Your Export Compliance Program is your company’s first, last, and only line of defense against the risk of export violations and illegal transactions with restricted parties.

But how healthy is your existing program, really? Here are a few ways to know.

1. Your export compliance people have 25 different browser windows open at once. If your company is doing its export compliance tasks manually, you’re probably spending a lot of time tabbing back and forth between your customer database and the U.S. and International Denied Party Lists, or between your product matrix and the United States Munitions List, the Commerce Control List, or both, trying to check and double-check that you’ve got the right jurisdiction, subcategory and item ID for everything you plan to export. It’s not just time consuming and inefficient, it’s also confusing and inaccurate, multiplying rather than reducing the possibility for committing an export violation.
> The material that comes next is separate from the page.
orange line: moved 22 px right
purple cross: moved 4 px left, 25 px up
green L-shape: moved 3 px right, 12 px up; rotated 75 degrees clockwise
2. Your spreadsheets are ridiculous. With potentially thousands of different products, customers, and suppliers – not to mention any number of third-party brokers and other trade chain partners – your records are going to be hard even to search through effectively, let alone cross-reference with any accuracy. If your export compliance team are trolling through hours of entries, copy-pasting into screening web forms, losing their place, starting again, and cursing the government for making it so difficult for American companies to prevent their controlled goods from falling into the hands of terrorist groups and other denied parties and embargoed entities, you’ve got a problem.

3. Everyone’s complaining. Part of the job of every company is to stop export violations. This is, of course, especially true for those employees who work in export compliance or who are directly involved with customers, suppliers, logistics, and products. When there are complaints about how complicated it is to do things right, how many steps are involved, how information is too hard to find and work with, or how the government’s own tools are all but useless, you can be certain that things aren’t being done correctly – and might not be getting done at all. Frustration with the process leads inevitably to lapses, and lapses lead to violations.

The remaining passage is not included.